AIM OF THE EXERCISE: Only the lines from the top of the listing below to the line that has "Nga lidhja me" should be echoed, with both ends kept and pictures left out.
═════ DATA TO USE ═════
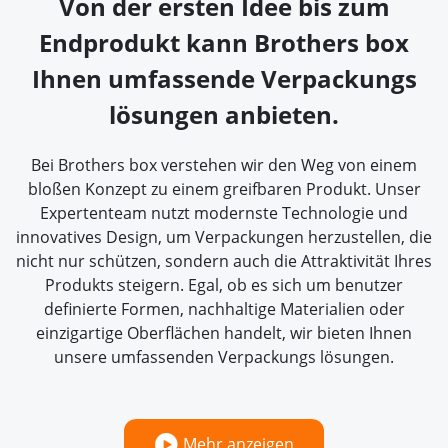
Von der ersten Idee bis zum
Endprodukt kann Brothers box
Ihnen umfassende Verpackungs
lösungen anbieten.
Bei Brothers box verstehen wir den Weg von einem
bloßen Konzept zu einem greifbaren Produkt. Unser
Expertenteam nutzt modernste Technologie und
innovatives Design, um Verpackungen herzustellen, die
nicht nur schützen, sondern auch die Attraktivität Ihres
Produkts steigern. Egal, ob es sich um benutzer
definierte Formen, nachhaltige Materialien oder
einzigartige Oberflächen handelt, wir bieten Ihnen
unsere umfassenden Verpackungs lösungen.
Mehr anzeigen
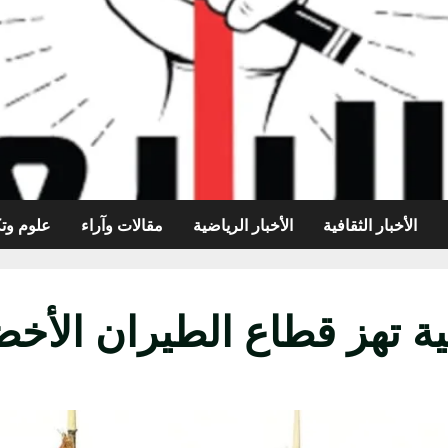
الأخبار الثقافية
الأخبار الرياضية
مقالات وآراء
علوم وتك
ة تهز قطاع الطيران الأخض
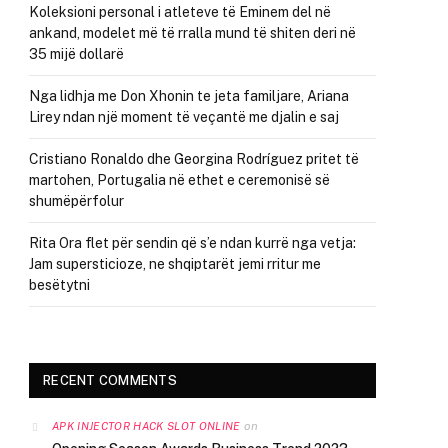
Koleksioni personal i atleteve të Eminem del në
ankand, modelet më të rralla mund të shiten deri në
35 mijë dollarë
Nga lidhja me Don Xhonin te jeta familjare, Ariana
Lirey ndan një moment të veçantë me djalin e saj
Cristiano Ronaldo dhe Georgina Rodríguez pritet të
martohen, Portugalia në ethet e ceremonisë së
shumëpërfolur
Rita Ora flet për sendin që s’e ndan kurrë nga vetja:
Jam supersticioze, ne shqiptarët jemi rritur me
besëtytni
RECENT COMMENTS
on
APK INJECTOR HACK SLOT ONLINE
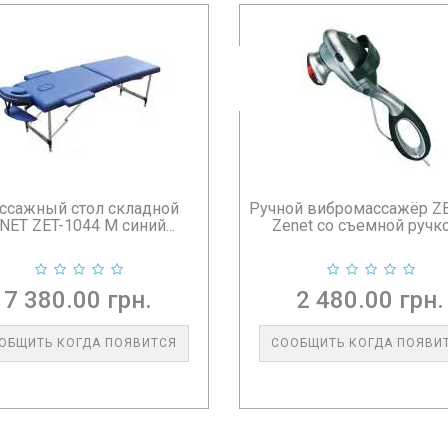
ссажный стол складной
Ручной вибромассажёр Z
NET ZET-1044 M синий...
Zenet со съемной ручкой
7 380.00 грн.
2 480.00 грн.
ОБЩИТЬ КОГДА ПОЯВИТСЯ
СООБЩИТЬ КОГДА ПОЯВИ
═════
TASK ANSWER:
Von der ersten Idee bis zum
Endprodukt kann Brothers box
Ihnen umfassende Verpackungs
lösungen anbieten.
Bei Brothers box verstehen wir den Weg von einem
bloßen Konzept zu einem greifbaren Produkt. Unser
Expertenteam nutzt modernste Technologie und
innovatives Design, um Verpackungen herzustellen, die
nicht nur schützen, sondern auch die Attraktivität Ihres
Produkts steigern. Egal, ob es sich um benutzer
definierte Formen, nachhaltige Materialien oder
einzigartige Oberflächen handelt, wir bieten Ihnen
unsere umfassenden Verpackungs lösungen.
Mehr anzeigen
الأخبار الثقافية
الأخبار الرياضية
مقالات وآراء
علوم وتك
ة تهز قطاع الطيران الأخض
Koleksioni personal i atleteve të Eminem del në
ankand, modelet më të rralla mund të shiten deri në
35 mijë dollarë
Nga lidhja me Don Xhonin te jeta familjare, Ariana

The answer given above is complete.